Nicole Holofcener sur sa carrière de personnages dysfonctionnels et son nouveau film Netflix, The Land of Steady Habits

Les personnages typiques du prolifique auteur américain Nicole Holofcener sont relatables non pas malgré, mais à cause de leurs défauts humains. Comme l'adorable Eva ( Julia Louis Dreyfus ) de ' Assez dit », ils se comportent parfois de manière troublante en état de légitime défense. Ou ils surcompensent coupablement leur privilège, comme Kate ( Catherine Kener ) dans ' S'il vous plait donnez .” Il n'est donc pas surprenant que la scénariste / réalisatrice, qui n'avait auparavant écrit que des scénarios originaux pour ses films, ait été attirée par l'adaptation du roman de 2014 de Ted Thompson. Le pays des habitudes stables , dirigé par un protagoniste au comportement profondément problématique et carrément autodestructeur.

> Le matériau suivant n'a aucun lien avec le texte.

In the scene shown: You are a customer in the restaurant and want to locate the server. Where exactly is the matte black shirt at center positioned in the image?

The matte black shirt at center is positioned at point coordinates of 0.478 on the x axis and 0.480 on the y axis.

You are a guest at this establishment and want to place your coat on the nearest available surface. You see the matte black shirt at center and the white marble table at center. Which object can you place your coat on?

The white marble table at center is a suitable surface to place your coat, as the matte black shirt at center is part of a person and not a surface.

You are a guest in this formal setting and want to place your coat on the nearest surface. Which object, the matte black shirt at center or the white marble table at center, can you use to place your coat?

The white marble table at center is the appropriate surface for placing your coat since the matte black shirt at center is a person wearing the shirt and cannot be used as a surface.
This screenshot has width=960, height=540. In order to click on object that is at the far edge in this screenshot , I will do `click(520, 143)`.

Dans l'adaptation d'Holocener de ' Le pays des habitudes stables ', qui a été présenté en première au Festival international du film de Toronto 2018 mercredi, le personnage en question est Anders Hill ( Ben Mendelsohn ), un homme d'âge moyen d'une banlieue riche de Westport, dans le Connecticut, aux prises avec un cas typique de crise de la quarantaine. Ayant quitté sa femme et son emploi lucratif dans la finance (malgré le fait qu'il semble trop jeune pour prendre sa retraite), Anders se débat avec les conséquences de sa série d'erreurs ; son condo à l'emporte-pièce ayant désespérément besoin de touches décoratives étant le moindre d'entre eux. Alors que Holofcener navigue dans la relation d'Anders avec son fils d'une vingtaine d'années, Preston ( Thomas Mann ), son ex-femme Hélène ( Edie Falco ) et un adolescent toxicomane avec qui il se lie d'amitié, elle esquisse avec empathie les hauts et les bas de familles dysfonctionnelles marquées par des erreurs de calcul et des tragédies.

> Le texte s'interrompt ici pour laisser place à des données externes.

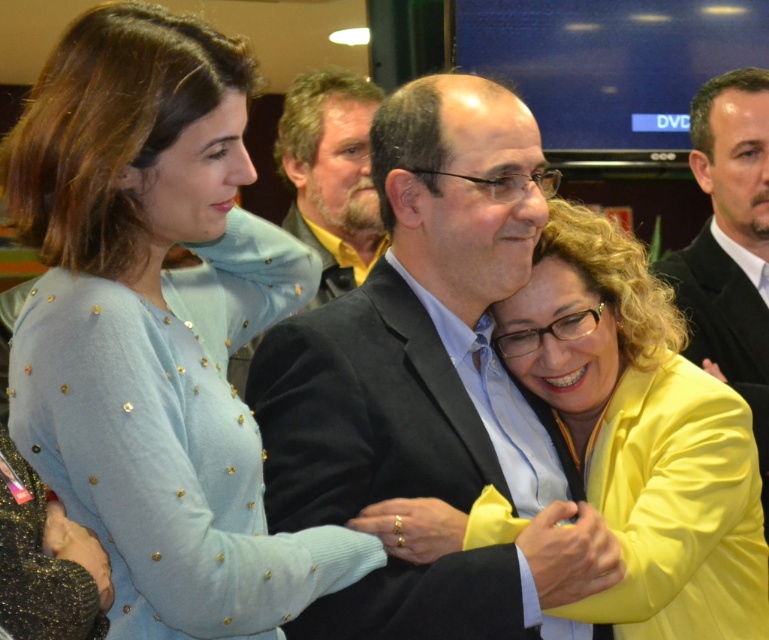 Consider the image. You are a photographer at this event and need to adjust the lighting. The light blue knit sweater at upper left and the bearded man at center are both in your frame. If your camera has a maximum focus range of 3 feet, can you focus on both subjects simultaneously?

The distance between the light blue knit sweater at upper left and the bearded man at center is 3.60 feet. Since the camera can only focus within 3 feet, the subjects are too far apart for simultaneous focus.

You are organizing a photo shoot and need to ensure that all participants are visible in the group photo. The matte black suit at center and the bearded man at center are standing close to each other. Considering their sizes, which one might you position closer to the front to ensure both are fully visible?

The bearded man at center is smaller in size compared to the matte black suit at center, so positioning the bearded man at center closer to the front would help ensure both are fully visible.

Lors d'une récente conversation téléphonique, Holofcener et moi avons décomposé les thèmes de son dernier film et parlé de sa carrière en général.



Voyez-vous les qualités imparfaites de vos personnages comme une ligne directrice dans votre travail ?

[Ils sont] vraiment basés sur ce qui m'intéresse d'écrire ou sur les personnages que je pense être amusants à regarder. Je base les personnages sur moi-même et mes amis ; et vous savez, nous sommes tous foirés dans une certaine mesure et nos défauts sont généralement amusants. Je suppose que j'aime prendre des fragilités humaines régulières et m'appuyer sur cela pour être plus dramatique pour un film. Ce n'est certainement pas quelque chose que j'ai planifié ou auquel je pense quand je m'assieds pour écrire. C'est juste ce qui m'attire, je suppose. Il faudrait demander à mon thérapeute.

Sur cette note, apportez-vous des événements réels ou des anecdotes dans vos films ?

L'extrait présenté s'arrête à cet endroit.